産業技術総合研究所(産総研)太陽光発電研究センターは、米国立再生可能エネルギー研究所(NREL)と共同で、日米両国で同一の集光型太陽光発電システム(CPVシステム)を設置し、発電性能の実証実験を開始する。
CPVシステムは、レンズを用いて自然太陽光を500倍以上の光強度に集め、小面積の超高効率多接合型太陽電池によって発電する効率のよい発電方式。
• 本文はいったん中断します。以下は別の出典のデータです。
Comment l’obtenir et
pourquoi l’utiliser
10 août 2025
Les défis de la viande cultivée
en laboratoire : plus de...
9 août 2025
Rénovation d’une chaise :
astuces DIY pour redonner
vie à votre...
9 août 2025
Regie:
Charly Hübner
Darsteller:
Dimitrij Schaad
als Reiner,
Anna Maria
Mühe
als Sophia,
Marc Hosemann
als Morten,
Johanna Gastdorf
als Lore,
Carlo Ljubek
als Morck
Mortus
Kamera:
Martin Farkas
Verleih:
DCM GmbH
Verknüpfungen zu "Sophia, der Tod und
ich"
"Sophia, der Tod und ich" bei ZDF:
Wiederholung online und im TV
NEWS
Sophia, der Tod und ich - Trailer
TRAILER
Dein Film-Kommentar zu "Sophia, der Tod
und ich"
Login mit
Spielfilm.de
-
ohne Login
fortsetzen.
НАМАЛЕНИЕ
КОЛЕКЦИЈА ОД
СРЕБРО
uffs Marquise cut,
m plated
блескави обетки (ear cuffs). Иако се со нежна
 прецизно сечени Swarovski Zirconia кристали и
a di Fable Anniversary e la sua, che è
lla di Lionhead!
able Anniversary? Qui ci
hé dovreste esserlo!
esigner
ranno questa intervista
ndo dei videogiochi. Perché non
しかし、天候、特に快晴率や太陽光スペクトルの影響を大きく受けるため、今回の実証実験では、快晴率が高く乾燥した米国サイト(コロラド州オーロラ市)と温暖湿潤な日本サイト(岡山市京山)にCPVシステムを設置して、気候の違いが発電性能に及ぼす影響を比較する。
また、日米独3カ国で製造された性能の異なる多接合型太陽電池3種を搭載し、CPVシステムの発電量を正確に予測する評価方式を開発し、国際的整合性のある測定技術を確立・標準化すること、さらにCPVシステムおよび集光型高効率太陽電池の普及拡大を目指す。
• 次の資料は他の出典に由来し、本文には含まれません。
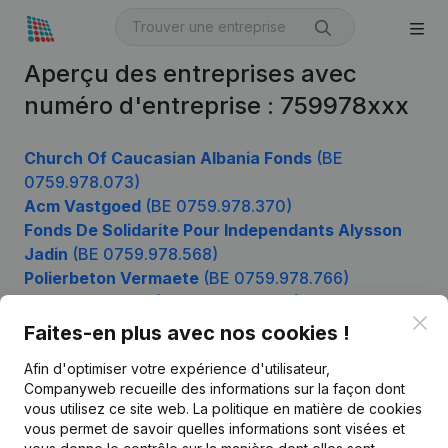
Aperçu des entreprises avec
numéro d'entreprise : 759978xxx
Church Of Caucasian Albania Fonds
(BE
0759.978.073)
Acm Vastgoed
(BE 0759.978.370)
Fonds De Solidarite Pour Independants Alysson
Jadin
(BE 0759.978.568)
Polierbeton Vermaete
(BE 0759.978.766)
Avril Consulting
(BE 0759.978.964)
Clo
Faites-en plus avec nos cookies !
Afin d'optimiser votre expérience d'utilisateur,
Produit
Companyweb recueille des informations sur la façon dont
vous utilisez ce site web.
La politique en matière de cookies
Informations d’entreprise
vous permet de savoir quelles informations sont visées et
産総研は、東京大学 先端科学技術研究センターとともに、革新型太陽電池国際研究拠点に選定され、平成20年度から7年間の計画で、変換効率が40 %(現在の3~4倍)かつ、発電コストが7円/kWh(現在の約1/7)の高効率・低コストの太陽電池の開発を、国内外の研究機関と連携しながら進めている。 この研究開発は、平成21年11月13日に日米首脳会談において合意された「日米クリーン・エネルギー技術協力」に対応するものであり、新エネルギー・産業技術総合開発機構(NEDO)から「革新的太陽電池評価技術の研究開発」(平成21年度~平成22年度)の委託を受けて行っているもの。
2010年内に日米両国のCPVシステムを完成し、2011年1月より発電量と気候データの取得を開始して、性能評価方法を開発する。実証期間は最長5年間を予定している。CPVシステムの発電量を正確に予測する評価方式を開発し、国際的整合性のある性能評価技術の確立・標準化を目指す。